Using simple assignment “a = a+b”:
CODE:
#Initializing two lists
list1 = [1,2,3,4,5];
list2 = [6,7,8];
#getting ID of list 1 before appending
list1_id_before_appending = id(list1);
print("Using simple assignment:");
# append list2 to list 1 using simple assignment
list1 = list1 + list2;
#getting ID of list 1 after appending
list1_id_after_appending = id(list1);
#printing the lists and IDs
print(list1);
print("ID of list 1 before appending: ", list1_id_before_appending);
print("ID of list 1 after appending: ", list1_id_after_appending);
OUTPUT:
Using simple assignment: [1, 2, 3, 4, 5, 6, 7, 8] ID of list 1 before appending: 22655314109760 ID of list 1 after appending: 22655313231104 |
In the above code, we initialized 2 lists, list1 and list2. We stored the initial ID of list1 for reference. Then, we appended list2 to list1 using the simple assignment operator.
We again stored the ID of new list1 in a variable and printed the results.
As we can observe, list1 displayed expected values on printing. However, the ID of list1 changed after we appended it with list2.
This proves that a new list was created with updated values, and its reference was stored in the variable list1.
Let us now execute the same code using the augmented assignment operation:
Using augmented assignment operation “a+=b”
CODE:
#Initializing two lists
list1 = [1,2,3,4,5];
list2 = [6,7,8];
#getting ID of list 1 before appending
list1_id_before_appending = id(list1);
print("Using augmented assignment:");
# append list2 to list 1 using augmented assignment operation
list1 += list2;
#getting ID of list 1 after appending
list1_id_after_appending = id(list1);
#printing the lists and IDs
print(list1);
print("ID of list 1 before appending: ", list1_id_before_appending);
print("ID of list 1 after appending: ", list1_id_after_appending);
OUTPUT:
Using augmented assignment: [1, 2, 3, 4, 5, 6, 7, 8] ID of list 1 before appending: 23336110675264 ID of list 1 after appending: 23336110675264 |
We followed the same coding procedure as in the previous example. We initialized 2 lists, list1 and list2 and stored the initial ID of list1 for reference.

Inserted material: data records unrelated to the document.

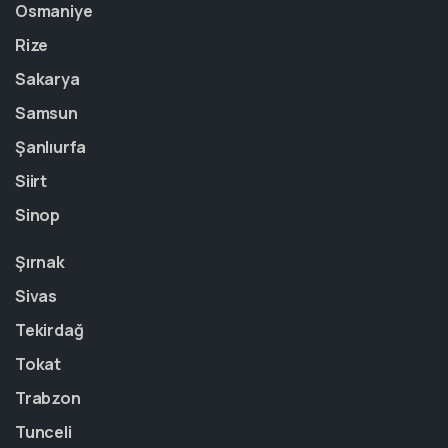
Osmaniye
Rize
Sakarya
Samsun
Şanlıurfa
Siirt
Sinop
Şırnak
Sivas
Tekirdağ
Tokat
Trabzon
Tunceli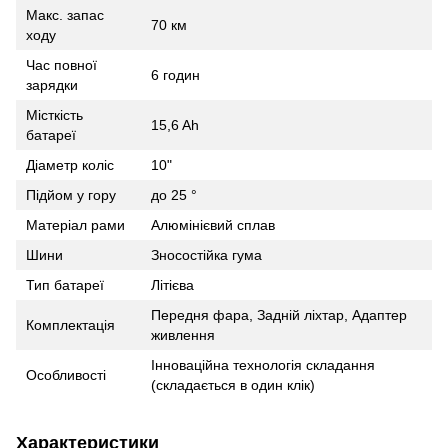
Макс. запас
70 км
ходу
Час повної
6 годин
зарядки
Місткість
15,6 Ah
батареї
Діаметр коліс
10"
Підйом у гору
до 25 °
Матеріал рами
Алюмінієвий сплав
Шини
Зносостійка гума
Тип батареї
Літієва
Передня фара, Задній ліхтар, Адаптер
Комплектація
живлення
Інноваційна технологія складання
Особливості
(складається в один клік)
Характеристики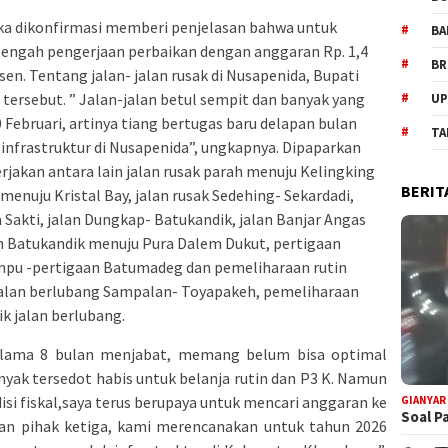
ika dikonfirmasi memberi penjelasan bahwa untuk
BA
tengah pengerjaan perbaikan dengan anggaran Rp. 1,4
BR
en. Tentang jalan- jalan rusak di Nusapenida, Bupati
tersebut. ” Jalan-jalan betul sempit dan banyak yang
UP
0 Februari, artinya tiang bertugas baru delapan bulan
TA
 infrastruktur di Nusapenida”, ungkapnya. Dipaparkan
rjakan antara lain jalan rusak parah menuju Kelingking
BERIT
l menuju Kristal Bay, jalan rusak Sedehing- Sekardadi,
 Sakti, jalan Dungkap- Batukandik, jalan Banjar Angas
lan Batukandik menuju Pura Dalem Dukut, pertigaan
mpu -pertigaan Batumadeg dan pemeliharaan rutin
jalan berlubang Sampalan- Toyapakeh, pemeliharaan
k jalan berlubang.
selama 8 bulan menjabat, memang belum bisa optimal
anyak tersedot habis untuk belanja rutin dan P3 K. Namun
isi fiskal,saya terus berupaya untuk mencari anggaran ke
GIANYAR
Soal P
an pihak ketiga, kami merencanakan untuk tahun 2026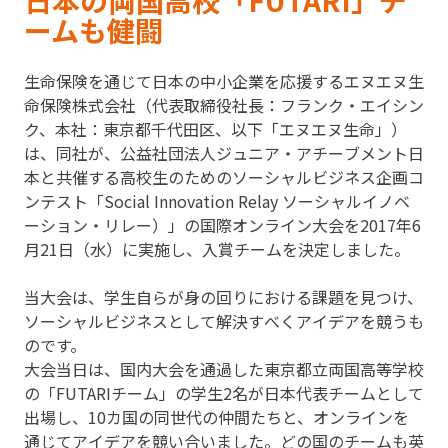
日本の両国高校「FUTARI」チ
ームも健闘
生命保険を通じて日本の中小企業を応援するエヌエヌ生
命保険株式会社（代表取締役社長：フランク・エイシン
ク、本社：東京都千代田区、以下「エヌエヌ生命」）
は、同社が、公益社団法人ジュニア・アチーブメント日
本と共催する高校生のためのソーシャルビジネス企画コ
ンテスト「Social Innovation Relay ソーシャルイノベ
ーション・リレー）」の国際オンライン大会を2017年6
月21日（水）に実施し、入賞チームを決定しました。
当大会は、学生自らが身の回りにおける課題を見つけ、
ソーシャルビジネスとして解決すべくアイデアを競うも
のです。
大会当日は、国内大会を通過した東京都立両国高等学校
の「FUTARIチーム」の学生2名が日本代表チームとして
出場し、10カ国の同世代の仲間たちと、オンラインを
通じてアイデアを競い合いました。どの国のチームも英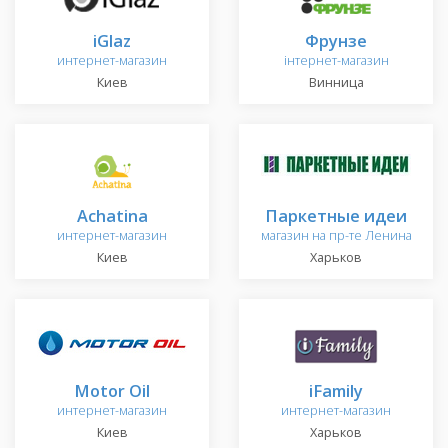
iGlaz
Фрунзе
интернет-магазин
інтернет-магазин
Киев
Винница
Achatina
Паркетные идеи
интернет-магазин
магазин на пр-те Ленина
Киев
Харьков
Motor Oil
iFamily
интернет-магазин
интернет-магазин
Киев
Харьков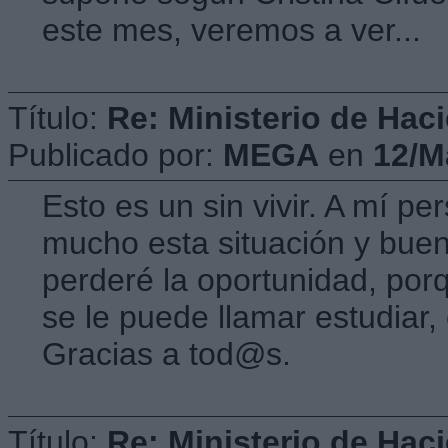
este mes, veremos a ver...
Título:
Re: Ministerio de Hac
Publicado por:
MEGA
en
12/M
Esto es un sin vivir. A mí 
mucho esta situación y buen
perderé la oportunidad, porq
se le puede llamar estudiar,
Gracias a tod@s.
Título:
Re: Ministerio de Hac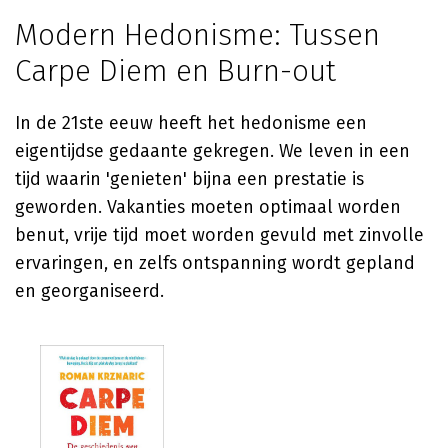
Modern Hedonisme: Tussen
Carpe Diem en Burn-out
In de 21ste eeuw heeft het hedonisme een
eigentijdse gedaante gekregen. We leven in een
tijd waarin 'genieten' bijna een prestatie is
geworden. Vakanties moeten optimaal worden
benut, vrije tijd moet worden gevuld met zinvolle
ervaringen, en zelfs ontspanning wordt gepland
en georganiseerd.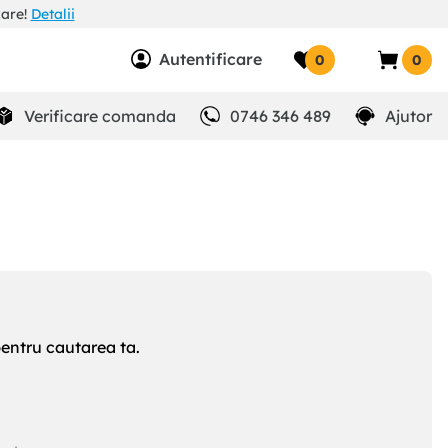
zare!
Detalii
Autentificare
0
0
Verificare comanda
0746 346 489
Ajutor
pentru cautarea ta.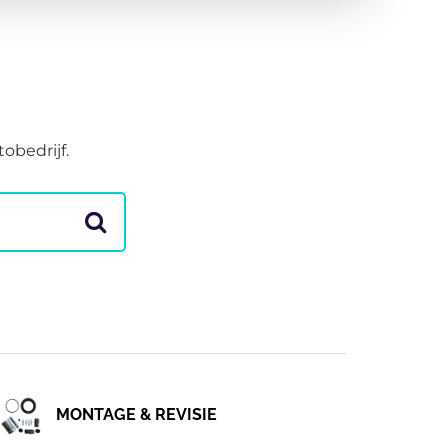
obedrijf.
MONTAGE & REVISIE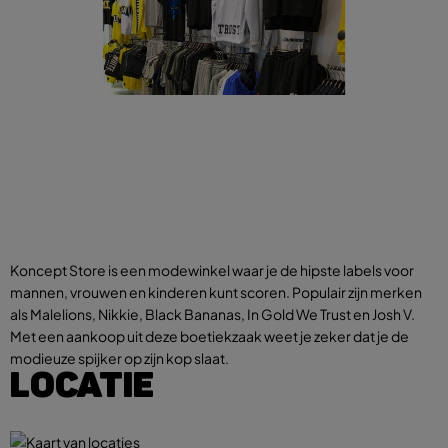
Koncept Store is een modewinkel waar je de hipste labels voor
mannen, vrouwen en kinderen kunt scoren. Populair zijn merken
als Malelions, Nikkie, Black Bananas, In Gold We Trust en Josh V.
Met een aankoop uit deze boetiekzaak weet je zeker dat je de
modieuze spijker op zijn kop slaat.
LOCATIE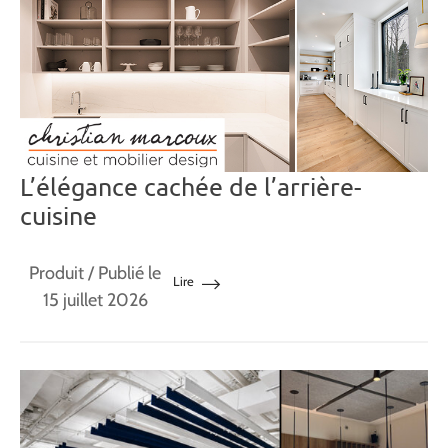
L’élégance cachée de l’arrière-
cuisine
Produit
/ Publié le
Lire
15 juillet 2026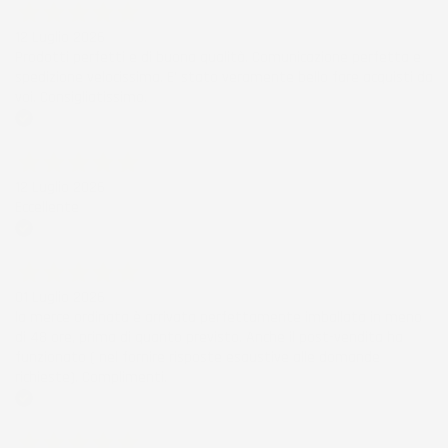
12 Luglio 2026
Prodotti perfetti e di buona qualità. Comunicazione perfetta e
spedizione velocissima. E' stato veramente bello fare acquisti da
voi. Consigliatissimo.
Acquirente verificato
12 Luglio 2026
Eccellente
Acquirente verificato
01 Luglio 2026
la merce ordinata è arrivata perfettamente imballata in meno
di 48 ore, prima di quanto previsto. Anche il post-vendita ha
funzionato ( nel fornire risposte esaustive alle domande
richieste). Complimenti.
Acquirente verificato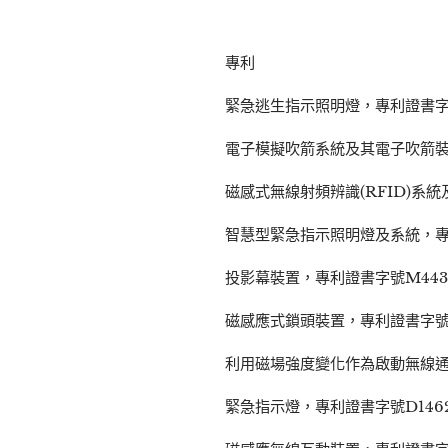
專利
緊急逃生指示照明燈，專利證書字號
電子模擬吹箭系統及其電子吹箭裝置
磁感式無線射頻辨識(RFID)系統
智慧型緊急指示照明燈及系統，專利
投影幕裝置，專利證書字號M443
磁感應式鎖頭裝置，專利證書字號M
利用磁場強度變化作為啟動無線通
緊急指示燈，專利證書字號D1462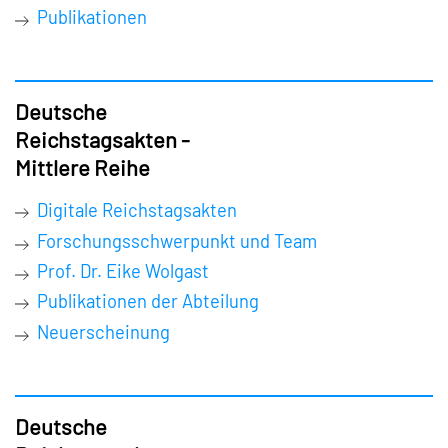
Publikationen
Deutsche
Reichstagsakten -
Mittlere Reihe
Digitale Reichstagsakten
Forschungsschwerpunkt und Team
Prof. Dr. Eike Wolgast
Publikationen der Abteilung
Neuerscheinung
Deutsche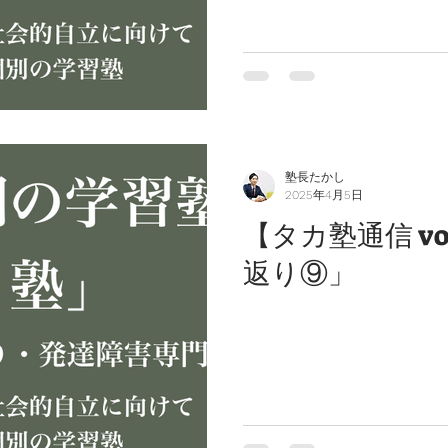
塾長たかし
2025年4月5日
【タカ塾通信 vo
返り⑨」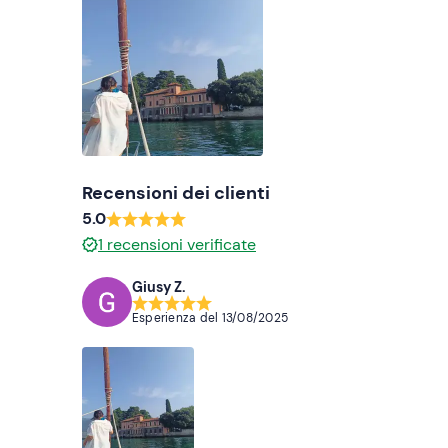
Cappellino
Asciugamano
Crema solare
Occhiali da sole
Recensioni dei clienti
5.0
1
recensioni verificate
Giusy Z.
Esperienza del
13/08/2025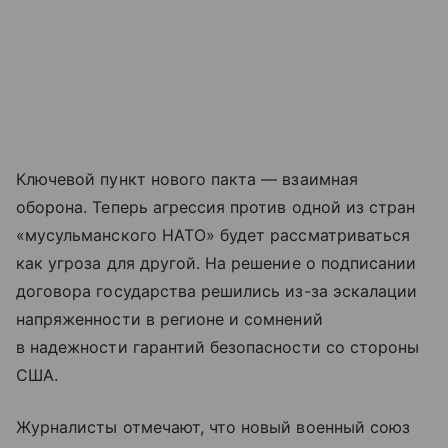
Ключевой пункт нового пакта — взаимная
оборона. Теперь агрессия против одной из стран
«мусульманского НАТО» будет рассматриваться
как угроза для другой. На решение о подписании
договора государства решились из-за эскалации
напряженности в регионе и сомнений
в надежности гарантий безопасности со стороны
США.
Журналисты отмечают, что новый военный союз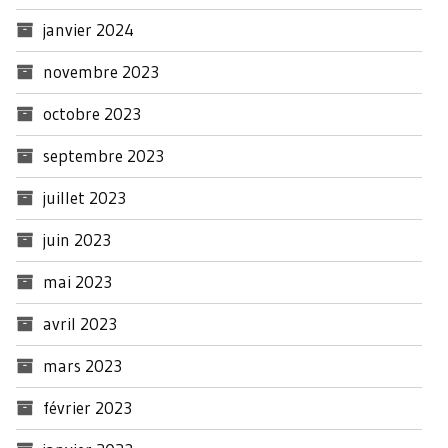
janvier 2024
novembre 2023
octobre 2023
septembre 2023
juillet 2023
juin 2023
mai 2023
avril 2023
mars 2023
février 2023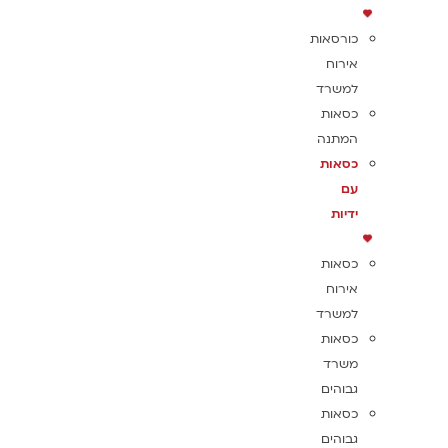
כורסאות
אירוח
למשרד
כסאות
המתנה
כסאות
עם
ידיות
כסאות
אירוח
למשרד
כסאות
משרד
גבוהים
כסאות
גבוהים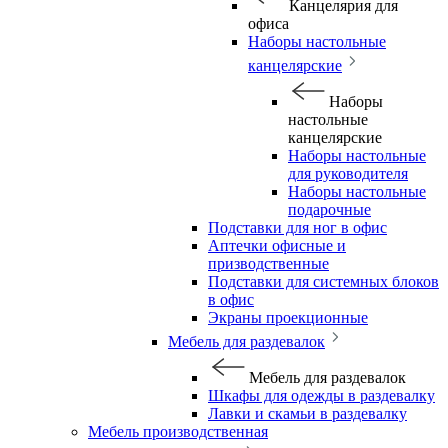
Канцелярия для
офиса
Наборы настольные
канцелярские
Наборы
настольные
канцелярские
Наборы настольные
для руководителя
Наборы настольные
подарочные
Подставки для ног в офис
Аптечки офисные и
призводственные
Подставки для системных блоков
в офис
Экраны проекционные
Мебель для раздевалок
Мебель для раздевалок
Шкафы для одежды в раздевалку
Лавки и скамьи в раздевалку
Мебель производственная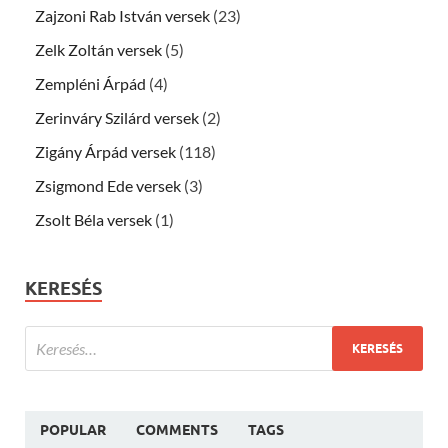
Zajzoni Rab István versek
(23)
Zelk Zoltán versek
(5)
Zempléni Árpád
(4)
Zerinváry Szilárd versek
(2)
Zigány Árpád versek
(118)
Zsigmond Ede versek
(3)
Zsolt Béla versek
(1)
KERESÉS
POPULAR
COMMENTS
TAGS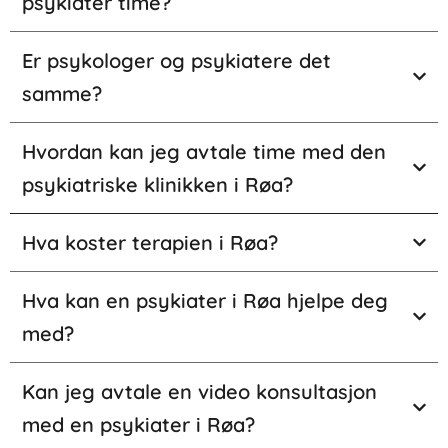
psykiater time?
Er psykologer og psykiatere det
samme?
Hvordan kan jeg avtale time med den
psykiatriske klinikken i Røa?
Hva koster terapien i Røa?
Hva kan en psykiater i Røa hjelpe deg
med?
Kan jeg avtale en video konsultasjon
med en psykiater i Røa?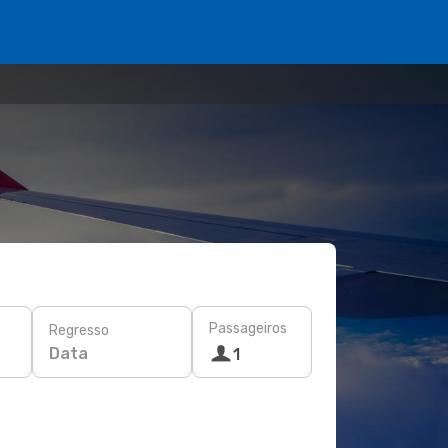
Passageiros
Regresso
Data
1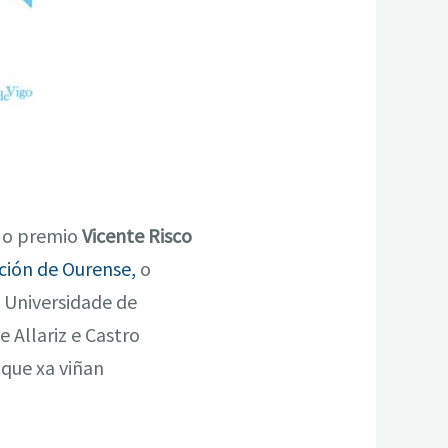
, o premio
Vicente Risco
ión de Ourense,
o
a Universidade de
 Allariz e Castro
que xa viñan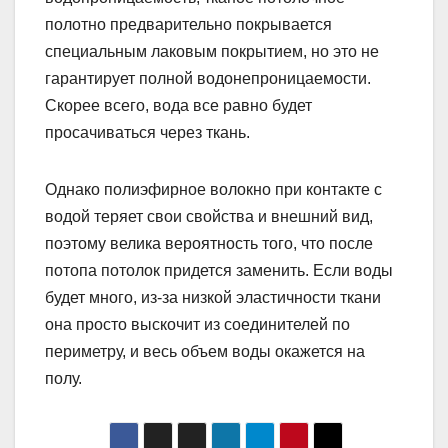
полотно предварительно покрывается
специальным лаковым покрытием, но это не
гарантирует полной водонепроницаемости.
Скорее всего, вода все равно будет
просачиваться через ткань.
Однако полиэфирное волокно при контакте с
водой теряет свои свойства и внешний вид,
поэтому велика вероятность того, что после
потопа потолок придется заменить. Если воды
будет много, из-за низкой эластичности ткани
она просто выскочит из соединителей по
периметру, и весь объем воды окажется на
полу.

Then, we appended list2 to list1 using an augmented assignment.
We again stored the ID of new list1 in a variable and printed the results.
We can see that the ID of the list1 remains unchanged, even after appending it with list2. This means that instead of creating a new list object and then storing its reference in list1, the augmented assignment operator modified the list1 in place and appended it with list2.
What is the internal working of simple vs. augmented assignment operator?
When we use the simple assignment, using the syntax:
variable = expression
Python calculates the value of the expression on the right hand side of the assignment operator, creates a new object to store the value, and assigns the object’s reference to the variable on the left.
Thus, we can say that the variable on the left is now pointing to a new memory location, that stores the value of the expression on the right.
However, this changes when we use the augmented assignment, using the syntax:
variable $= expression
Augmented assignments work in a dynamic fashion. Python performs the intended operation, and mutates the object pointed by the variable on the left in-place. Thus, no new objects are created, and the final value of the expression is stored in the same memory location.
To summarise, simple assignment creates a new object and stores its reference to the variable on the left, whereas augmented assignment modifies the original object in-place.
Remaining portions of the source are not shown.